Copy word for word the lines of the records below, beginning at the one with "ate-tanke-harryson" and finishing at the one with "Bilder verbiegender Maschine", ends included, but none of the pictures.

▸ Material provided
☆ ☆ ☆ ☆ ☆

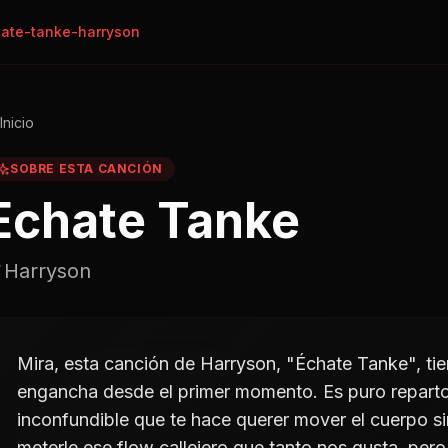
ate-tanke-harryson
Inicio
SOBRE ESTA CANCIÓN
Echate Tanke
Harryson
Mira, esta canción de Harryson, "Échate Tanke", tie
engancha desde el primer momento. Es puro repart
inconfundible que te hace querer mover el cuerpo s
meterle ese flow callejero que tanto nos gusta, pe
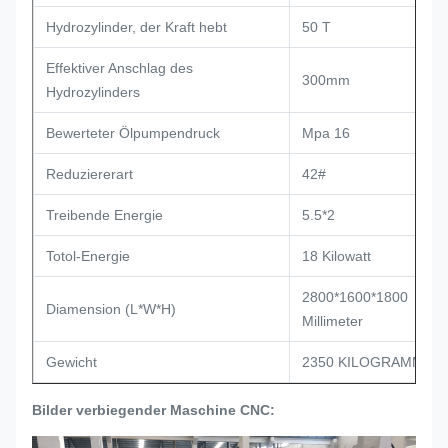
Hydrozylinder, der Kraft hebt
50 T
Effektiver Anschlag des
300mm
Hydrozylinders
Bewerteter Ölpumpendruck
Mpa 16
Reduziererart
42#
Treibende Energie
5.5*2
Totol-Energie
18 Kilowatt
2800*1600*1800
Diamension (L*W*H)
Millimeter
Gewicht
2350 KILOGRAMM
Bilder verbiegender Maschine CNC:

☆ ☆ ☆ ☆ ☆

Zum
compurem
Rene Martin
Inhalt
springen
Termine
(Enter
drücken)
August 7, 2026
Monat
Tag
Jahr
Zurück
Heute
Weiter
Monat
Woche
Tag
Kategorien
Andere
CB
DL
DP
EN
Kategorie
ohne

☆ ☆ ☆ ☆ ☆

▸ Answer to the exercise
ate-tanke-harryson
Inicio
SOBRE ESTA CANCIÓN
Echate Tanke
Harryson
Mira, esta canción de Harryson, "Échate Tanke", tie
engancha desde el primer momento. Es puro repart
inconfundible que te hace querer mover el cuerpo s
meterle ese flow callejero que tanto nos gusta, pe
Hydrozylinder, der Kraft hebt
50 T
Effektiver Anschlag des
300mm
Hydrozylinders
Bewerteter Ölpumpendruck
Mpa 16
Reduziererart
42#
Treibende Energie
5.5*2
Totol-Energie
18 Kilowatt
2800*1600*1800
Diamension (L*W*H)
Millimeter
Gewicht
2350 KILOGRAMM
Bilder verbiegender Maschine CNC:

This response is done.